Asian equities started the trading week down as China’s Caixin Composite PMI (factory survey) fell to its lowest level since February 2016, when the factory survey was on the edge of contraction. This is an indication we are winning the “trade war,” and also a sign that the Fed’s monetary tightening is affecting the global monetary system.
European and U.S. equities shrugged off the Asian routing as both markets attempted to move higher in early trading. Over the weekend investors were quick to point out how this week’s $83 billion in debt issuance by the U.S. Treasury will not find any buyers. Foreign investors have shied away from shorter-term Treasuries but have been strong buyers of longer-dated maturity bonds. Foreign investors know there is a global slowdown occurring and the best way to hedge that is through long-maturity bonds.
The Markit Manufacturing survey moved slightly higher while the broader ISM Manufacturing survey moved slightly lower. Both services PMIs were higher, indicated the service sector is more optimistic than the manufacturing sector.
Foreign bidders took an above-average 49% of today’s 3-year Treasury auction and domestic bidders took a mere 3% auction, leaving 48% to the securities dealers.
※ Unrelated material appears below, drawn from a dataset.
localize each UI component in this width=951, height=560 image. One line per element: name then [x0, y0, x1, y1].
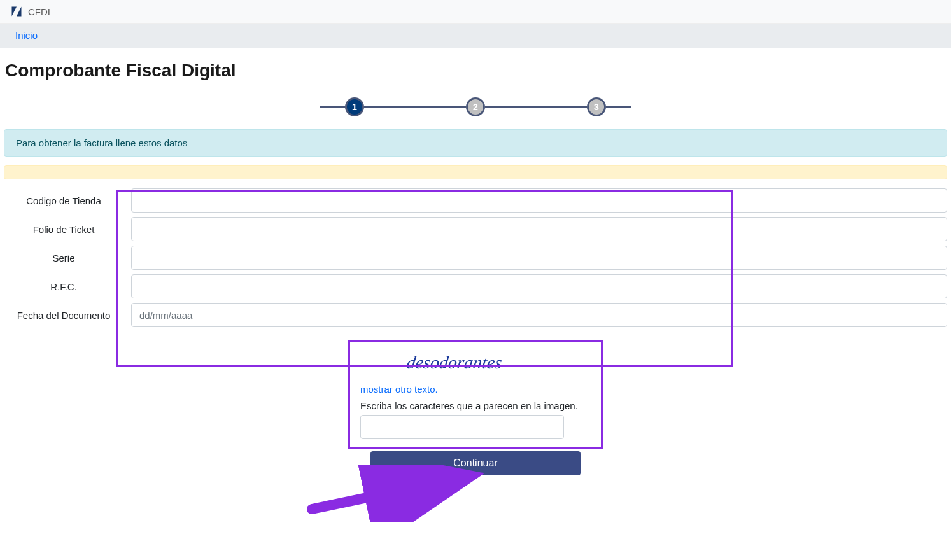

Domestic investors continue to step back from shorter-term Treasury auctions as the Fed continues to commit to further rate hikes.
The stock market moved higher, but trading volumes were 20% less than average. The big traders were quiet going into tomorrows midterm elections. Ten-year Treasury yields moved down in overnight trading but ticked up slightly as stocks rose. Yields still closed lower on the day.
Physical gold was down a smidge and the gold miners were rather volatile all day but closed lower. Agricultural commodities tried to move higher but ran into sellers. As sellers continue to exhaust themselves, buyers will drive prices higher.
Corporations have spent $7 trillion on dividends and corporate share buybacks, representing 40% of the gains in the S&P 500 since the Great Financial Crisis. In addition, corporations have added $2 trillion of debt to their balance sheets, which will become a problem during the next recession.